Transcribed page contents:
---------------
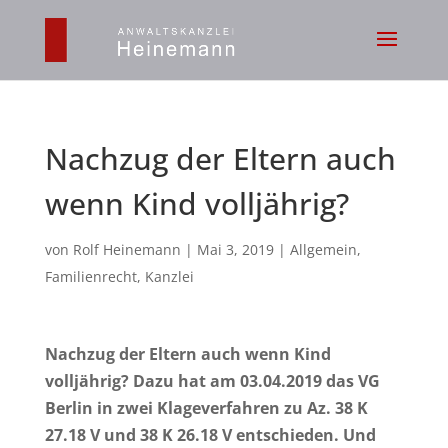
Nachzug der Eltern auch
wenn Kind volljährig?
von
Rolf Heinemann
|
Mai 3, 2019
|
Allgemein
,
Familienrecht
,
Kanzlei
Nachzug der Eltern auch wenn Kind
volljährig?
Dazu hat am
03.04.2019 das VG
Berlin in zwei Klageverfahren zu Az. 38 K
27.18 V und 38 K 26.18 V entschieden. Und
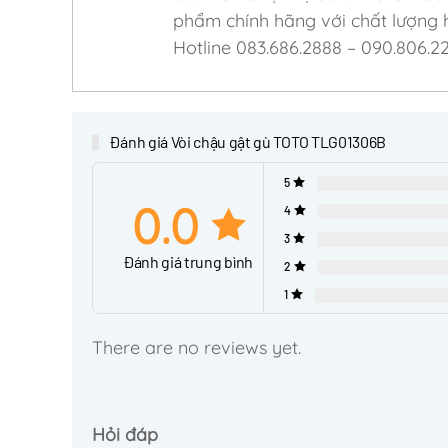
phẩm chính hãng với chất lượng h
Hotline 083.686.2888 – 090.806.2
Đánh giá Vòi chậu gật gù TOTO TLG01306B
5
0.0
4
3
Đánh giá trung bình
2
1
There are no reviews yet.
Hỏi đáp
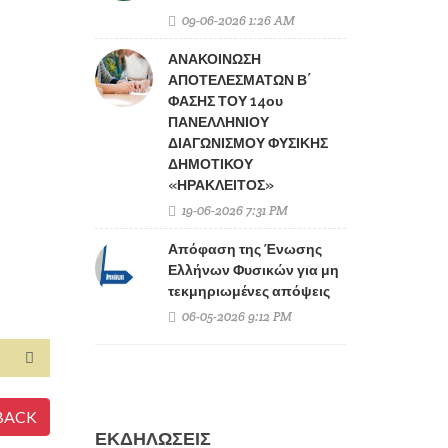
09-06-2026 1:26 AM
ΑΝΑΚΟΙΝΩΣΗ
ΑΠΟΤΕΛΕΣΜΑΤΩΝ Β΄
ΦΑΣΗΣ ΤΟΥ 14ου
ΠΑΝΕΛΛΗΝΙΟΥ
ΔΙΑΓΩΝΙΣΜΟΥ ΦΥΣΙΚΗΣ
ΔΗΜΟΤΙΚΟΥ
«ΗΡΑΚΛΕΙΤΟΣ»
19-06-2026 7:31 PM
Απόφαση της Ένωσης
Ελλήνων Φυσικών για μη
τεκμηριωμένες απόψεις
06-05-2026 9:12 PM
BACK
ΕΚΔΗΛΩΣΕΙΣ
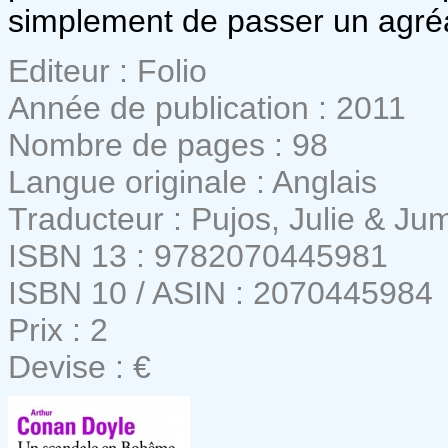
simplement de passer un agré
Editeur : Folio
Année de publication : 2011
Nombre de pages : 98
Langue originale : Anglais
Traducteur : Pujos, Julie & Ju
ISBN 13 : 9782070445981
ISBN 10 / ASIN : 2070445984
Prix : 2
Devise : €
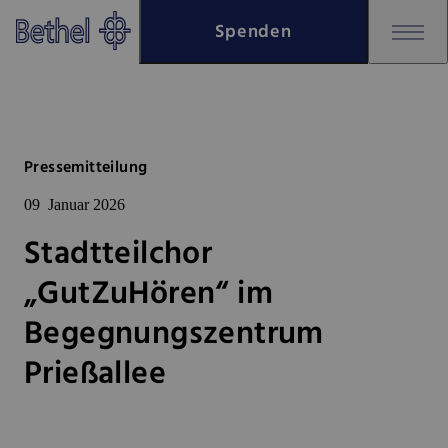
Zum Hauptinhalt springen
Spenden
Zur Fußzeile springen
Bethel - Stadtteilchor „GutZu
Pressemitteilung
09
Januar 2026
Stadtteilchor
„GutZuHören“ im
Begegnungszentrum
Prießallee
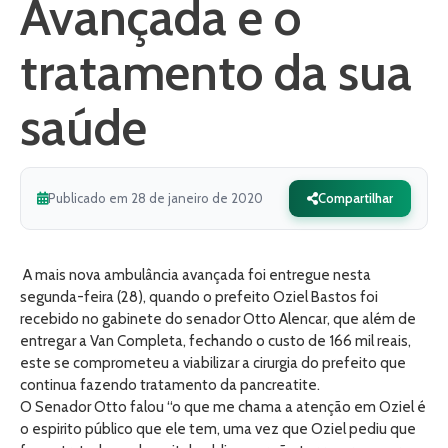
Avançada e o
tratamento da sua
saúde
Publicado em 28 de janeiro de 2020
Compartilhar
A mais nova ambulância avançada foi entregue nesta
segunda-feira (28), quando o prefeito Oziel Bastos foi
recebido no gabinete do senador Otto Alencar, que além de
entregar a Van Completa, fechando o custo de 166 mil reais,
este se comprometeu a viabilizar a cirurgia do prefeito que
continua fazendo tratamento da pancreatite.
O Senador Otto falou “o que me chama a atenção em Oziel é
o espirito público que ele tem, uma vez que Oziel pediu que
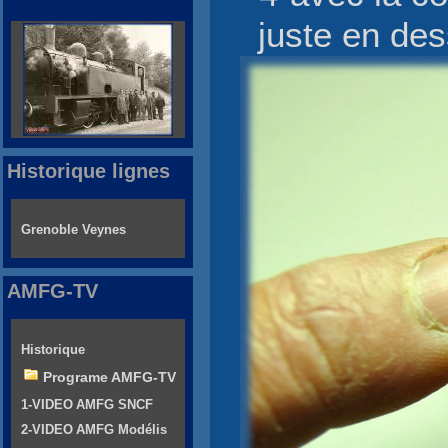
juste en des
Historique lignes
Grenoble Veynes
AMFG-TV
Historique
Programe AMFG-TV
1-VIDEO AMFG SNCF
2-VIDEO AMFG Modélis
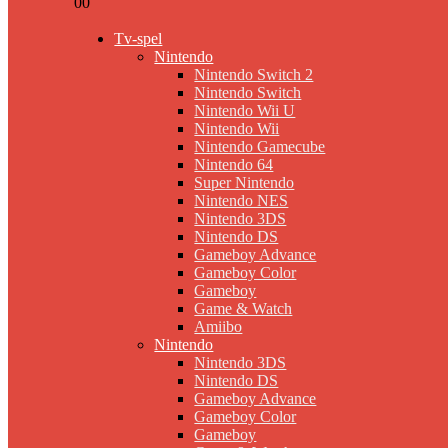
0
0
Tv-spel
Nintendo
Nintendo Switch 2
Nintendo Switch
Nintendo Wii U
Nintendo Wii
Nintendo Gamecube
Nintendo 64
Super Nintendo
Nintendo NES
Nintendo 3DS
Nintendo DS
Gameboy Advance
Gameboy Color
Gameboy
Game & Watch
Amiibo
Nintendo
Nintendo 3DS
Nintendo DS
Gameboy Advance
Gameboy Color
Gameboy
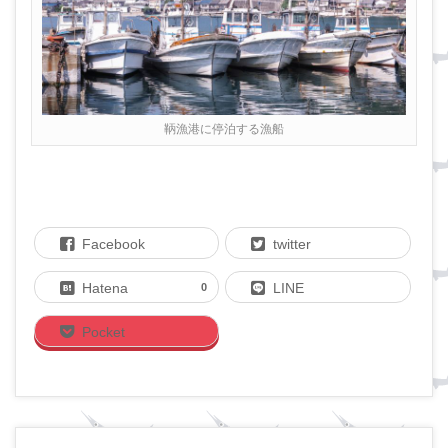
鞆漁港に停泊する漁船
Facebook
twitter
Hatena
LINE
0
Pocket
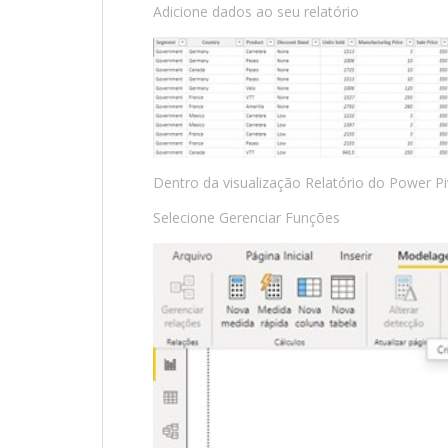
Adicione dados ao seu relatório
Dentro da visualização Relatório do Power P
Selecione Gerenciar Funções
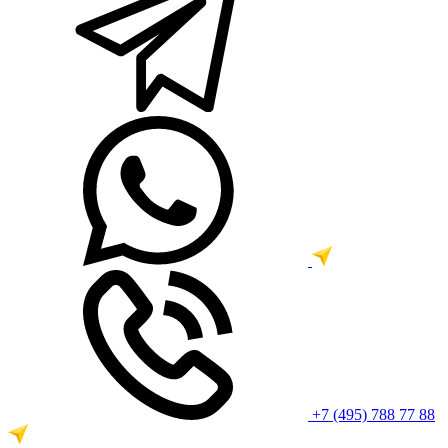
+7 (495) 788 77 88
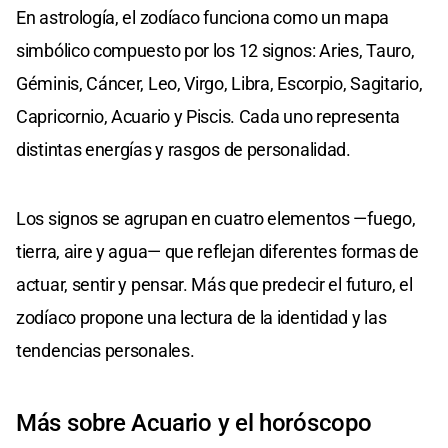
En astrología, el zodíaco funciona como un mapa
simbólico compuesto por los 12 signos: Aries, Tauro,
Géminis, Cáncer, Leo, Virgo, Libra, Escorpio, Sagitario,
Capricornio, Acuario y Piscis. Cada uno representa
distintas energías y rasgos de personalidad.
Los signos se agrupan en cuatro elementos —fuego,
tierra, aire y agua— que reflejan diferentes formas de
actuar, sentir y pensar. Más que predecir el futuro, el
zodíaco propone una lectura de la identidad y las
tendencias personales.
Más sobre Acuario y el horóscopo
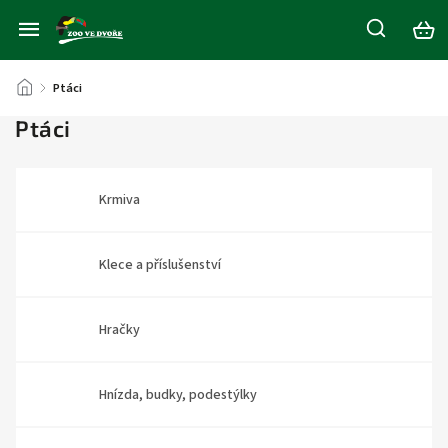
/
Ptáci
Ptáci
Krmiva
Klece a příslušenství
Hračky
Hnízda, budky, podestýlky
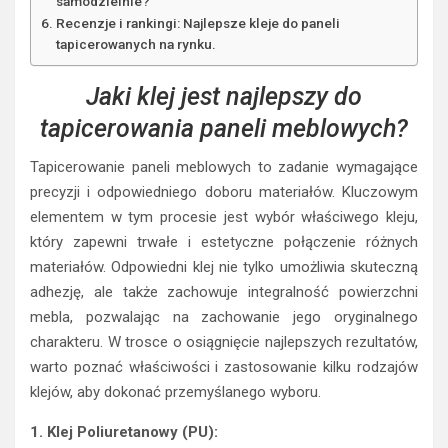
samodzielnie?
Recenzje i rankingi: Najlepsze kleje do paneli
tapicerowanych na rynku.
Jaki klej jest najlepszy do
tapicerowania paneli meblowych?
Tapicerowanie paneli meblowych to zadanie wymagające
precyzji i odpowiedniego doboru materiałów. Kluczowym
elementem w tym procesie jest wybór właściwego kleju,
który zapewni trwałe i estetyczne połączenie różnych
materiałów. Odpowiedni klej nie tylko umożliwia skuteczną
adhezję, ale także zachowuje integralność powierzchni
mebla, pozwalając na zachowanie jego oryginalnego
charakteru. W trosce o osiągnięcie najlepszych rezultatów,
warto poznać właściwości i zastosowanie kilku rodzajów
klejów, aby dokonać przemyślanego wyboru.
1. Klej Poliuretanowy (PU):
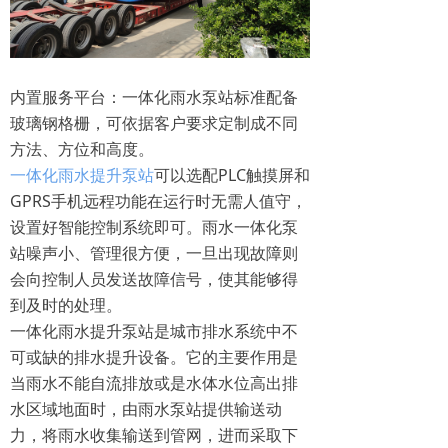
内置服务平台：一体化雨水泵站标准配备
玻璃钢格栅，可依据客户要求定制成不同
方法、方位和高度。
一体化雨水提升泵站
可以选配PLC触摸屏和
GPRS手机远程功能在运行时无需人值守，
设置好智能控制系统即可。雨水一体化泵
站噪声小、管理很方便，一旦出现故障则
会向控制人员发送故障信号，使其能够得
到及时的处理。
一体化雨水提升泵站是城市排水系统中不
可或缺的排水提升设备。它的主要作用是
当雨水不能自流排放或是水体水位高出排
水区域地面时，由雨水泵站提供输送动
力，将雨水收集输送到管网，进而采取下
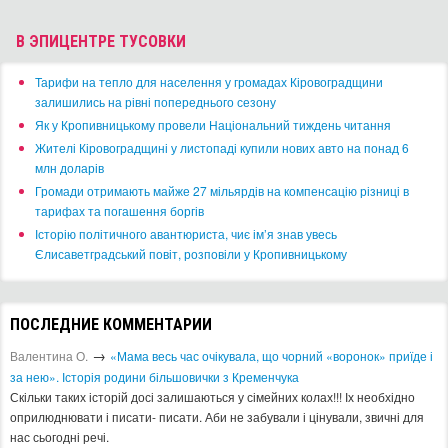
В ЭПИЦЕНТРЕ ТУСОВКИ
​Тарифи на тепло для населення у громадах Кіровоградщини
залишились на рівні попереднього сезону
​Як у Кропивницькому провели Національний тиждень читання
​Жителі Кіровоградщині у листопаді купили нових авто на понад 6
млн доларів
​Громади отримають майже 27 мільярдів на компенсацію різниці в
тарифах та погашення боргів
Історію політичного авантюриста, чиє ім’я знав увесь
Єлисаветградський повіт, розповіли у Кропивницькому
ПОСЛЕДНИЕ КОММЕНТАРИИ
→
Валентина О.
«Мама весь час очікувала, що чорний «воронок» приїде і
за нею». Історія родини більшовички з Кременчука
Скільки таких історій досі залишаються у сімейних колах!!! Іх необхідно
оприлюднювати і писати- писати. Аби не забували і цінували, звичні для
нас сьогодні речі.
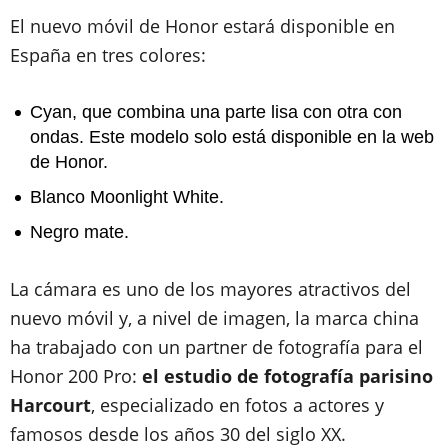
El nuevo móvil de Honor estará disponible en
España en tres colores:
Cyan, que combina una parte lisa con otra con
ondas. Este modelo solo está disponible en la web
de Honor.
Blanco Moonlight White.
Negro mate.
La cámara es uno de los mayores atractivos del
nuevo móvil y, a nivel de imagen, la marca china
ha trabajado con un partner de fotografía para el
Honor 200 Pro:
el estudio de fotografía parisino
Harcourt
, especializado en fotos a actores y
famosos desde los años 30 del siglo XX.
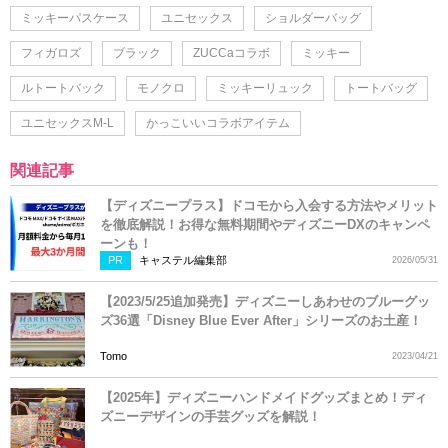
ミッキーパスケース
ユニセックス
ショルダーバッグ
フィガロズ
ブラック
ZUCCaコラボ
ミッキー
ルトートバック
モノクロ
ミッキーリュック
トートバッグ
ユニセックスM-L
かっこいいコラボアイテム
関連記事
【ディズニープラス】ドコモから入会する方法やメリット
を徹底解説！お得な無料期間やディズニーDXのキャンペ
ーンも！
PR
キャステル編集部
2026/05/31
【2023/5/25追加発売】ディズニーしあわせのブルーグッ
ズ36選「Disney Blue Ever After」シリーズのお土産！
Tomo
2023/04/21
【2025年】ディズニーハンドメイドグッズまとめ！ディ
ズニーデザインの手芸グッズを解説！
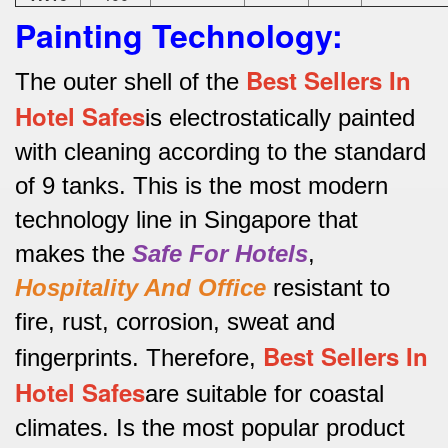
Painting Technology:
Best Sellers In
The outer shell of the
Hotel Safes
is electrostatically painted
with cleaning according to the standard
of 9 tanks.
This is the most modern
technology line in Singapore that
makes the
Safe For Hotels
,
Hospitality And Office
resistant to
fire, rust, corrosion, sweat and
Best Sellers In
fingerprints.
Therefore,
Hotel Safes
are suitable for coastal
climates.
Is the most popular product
---------------
TASK PROMPT:
Set down all entries above again, exactly, without images.

WRITTEN ANSWER:
Nachzug der Eltern auch
wenn Kind volljährig?
von
Rolf Heinemann
|
Mai 3, 2019
|
Allgemein
,
Familienrecht
,
Kanzlei
Nachzug der Eltern auch wenn Kind
volljährig?
Dazu hat am
03.04.2019 das VG
Berlin in zwei Klageverfahren zu Az. 38 K
27.18 V und 38 K 26.18 V entschieden. Und
phẩm chính hãng với chất lượng h
Hotline 083.686.2888 – 090.806.2
Đánh giá Vòi chậu gật gù TOTO TLG01306B
5
0.0
4
3
Đánh giá trung bình
2
1
There are no reviews yet.
Hỏi đáp
09-06-2026 1:26 AM
ΑΝΑΚΟΙΝΩΣΗ
ΑΠΟΤΕΛΕΣΜΑΤΩΝ Β΄
ΦΑΣΗΣ ΤΟΥ 14ου
ΠΑΝΕΛΛΗΝΙΟΥ
ΔΙΑΓΩΝΙΣΜΟΥ ΦΥΣΙΚΗΣ
ΔΗΜΟΤΙΚΟΥ
«ΗΡΑΚΛΕΙΤΟΣ»
19-06-2026 7:31 PM
Απόφαση της Ένωσης
Ελλήνων Φυσικών για μη
τεκμηριωμένες απόψεις
06-05-2026 9:12 PM
BACK
ΕΚΔΗΛΩΣΕΙΣ
simplement de passer un agré
Editeur : Folio
Année de publication : 2011
Nombre de pages : 98
Langue originale : Anglais
Traducteur : Pujos, Julie & Ju
ISBN 13 : 9782070445981
ISBN 10 / ASIN : 2070445984
Prix : 2
Devise : €
Zum Hauptinhalt springen
Spenden
Zur Fußzeile springen
Bethel - Stadtteilchor „GutZu
Pressemitteilung
09
Januar 2026
Stadtteilchor
„GutZuHören“ im
Begegnungszentrum
Prießallee
Avançada e o
tratamento da sua
saúde
Publicado em 28 de janeiro de 2020
Compartilhar
A mais nova ambulância avançada foi entregue nesta
segunda-feira (28), quando o prefeito Oziel Bastos foi
recebido no gabinete do senador Otto Alencar, que além de
entregar a Van Completa, fechando o custo de 166 mil reais,
este se comprometeu a viabilizar a cirurgia do prefeito que
continua fazendo tratamento da pancreatite.
O Senador Otto falou “o que me chama a atenção em Oziel é
o espirito público que ele tem, uma vez que Oziel pediu que
juste en des
Historique lignes
Grenoble Veynes
AMFG-TV
Historique
Programe AMFG-TV
1-VIDEO AMFG SNCF
2-VIDEO AMFG Modélis
0
0
Tv-spel
Nintendo
Nintendo Switch 2
Nintendo Switch
Nintendo Wii U
Nintendo Wii
Nintendo Gamecube
Nintendo 64
Super Nintendo
Nintendo NES
Nintendo 3DS
Nintendo DS
Gameboy Advance
Gameboy Color
Gameboy
Game & Watch
Amiibo
Nintendo
Nintendo 3DS
Nintendo DS
Gameboy Advance
Gameboy Color
Gameboy
鞆漁港に停泊する漁船
Facebook
twitter
Hatena
LINE
0
Pocket
Adicione dados ao seu relatório
Dentro da visualização Relatório do Power P
Selecione Gerenciar Funções
+7 (495) 788 77 88
En astrología, el zodíaco funciona como un mapa
simbólico compuesto por los 12 signos: Aries, Tauro,
Géminis, Cáncer, Leo, Virgo, Libra, Escorpio, Sagitario,
Capricornio, Acuario y Piscis. Cada uno representa
distintas energías y rasgos de personalidad.
Los signos se agrupan en cuatro elementos —fuego,
tierra, aire y agua— que reflejan diferentes formas de
actuar, sentir y pensar. Más que predecir el futuro, el
zodíaco propone una lectura de la identidad y las
tendencias personales.
Más sobre Acuario y el horóscopo
/
Ptáci
Ptáci
Krmiva
Klece a příslušenství
Hračky
Hnízda, budky, podestýlky
samodzielnie?
Recenzje i rankingi: Najlepsze kleje do paneli
tapicerowanych na rynku.
Jaki klej jest najlepszy do
tapicerowania paneli meblowych?
Tapicerowanie paneli meblowych to zadanie wymagające
precyzji i odpowiedniego doboru materiałów. Kluczowym
elementem w tym procesie jest wybór właściwego kleju,
który zapewni trwałe i estetyczne połączenie różnych
materiałów. Odpowiedni klej nie tylko umożliwia skuteczną
adhezję, ale także zachowuje integralność powierzchni
mebla, pozwalając na zachowanie jego oryginalnego
charakteru. W trosce o osiągnięcie najlepszych rezultatów,
warto poznać właściwości i zastosowanie kilku rodzajów
klejów, aby dokonać przemyślanego wyboru.
1. Klej Poliuretanowy (PU):
内置服务平台：一体化雨水泵站标准配备
玻璃钢格栅，可依据客户要求定制成不同
方法、方位和高度。
一体化雨水提升泵站
可以选配PLC触摸屏和
GPRS手机远程功能在运行时无需人值守，
设置好智能控制系统即可。雨水一体化泵
站噪声小、管理很方便，一旦出现故障则
会向控制人员发送故障信号，使其能够得
到及时的处理。
一体化雨水提升泵站是城市排水系统中不
可或缺的排水提升设备。它的主要作用是
当雨水不能自流排放或是水体水位高出排
水区域地面时，由雨水泵站提供输送动
力，将雨水收集输送到管网，进而采取下
В ЭПИЦЕНТРЕ ТУСОВКИ
​Тарифи на тепло для населення у громадах Кіровоградщини
залишились на рівні попереднього сезону
​Як у Кропивницькому провели Національний тиждень читання
​Жителі Кіровоградщині у листопаді купили нових авто на понад 6
млн доларів
​Громади отримають майже 27 мільярдів на компенсацію різниці в
тарифах та погашення боргів
Історію політичного авантюриста, чиє ім’я знав увесь
Єлисаветградський повіт, розповіли у Кропивницькому
ПОСЛЕДНИЕ КОММЕНТАРИИ
→
Валентина О.
«Мама весь час очікувала, що чорний «воронок» приїде і
за нею». Історія родини більшовички з Кременчука
Скільки таких історій досі залишаються у сімейних колах!!! Іх необхідно
оприлюднювати і писати- писати. Аби не забували і цінували, звичні для
нас сьогодні речі.
El nuevo móvil de Honor estará disponible en
España en tres colores:
Cyan, que combina una parte lisa con otra con
ondas. Este modelo solo está disponible en la web
de Honor.
Blanco Moonlight White.
Negro mate.
La cámara es uno de los mayores atractivos del
nuevo móvil y, a nivel de imagen, la marca china
ha trabajado con un partner de fotografía para el
Honor 200 Pro:
el estudio de fotografía parisino
Harcourt
, especializado en fotos a actores y
famosos desde los años 30 del siglo XX.
ミッキーパスケース
ユニセックス
ショルダーバッグ
フィガロズ
ブラック
ZUCCaコラボ
ミッキー
ルトートバック
モノクロ
ミッキーリュック
トートバッグ
ユニセックスM-L
かっこいいコラボアイテム
関連記事
【ディズニープラス】ドコモから入会する方法やメリット
を徹底解説！お得な無料期間やディズニーDXのキャンペ
ーンも！
PR
キャステル編集部
2026/05/31
【2023/5/25追加発売】ディズニーしあわせのブルーグッ
ズ36選「Disney Blue Ever After」シリーズのお土産！
Tomo
2023/04/21
【2025年】ディズニーハンドメイドグッズまとめ！ディ
ズニーデザインの手芸グッズを解説！
Painting Technology:
Best Sellers In
The outer shell of the
Hotel Safes
is electrostatically painted
with cleaning according to the standard
of 9 tanks.
This is the most modern
technology line in Singapore that
makes the
Safe For Hotels
,
Hospitality And Office
resistant to
fire, rust, corrosion, sweat and
Best Sellers In
fingerprints.
Therefore,
Hotel Safes
are suitable for coastal
climates.
Is the most popular product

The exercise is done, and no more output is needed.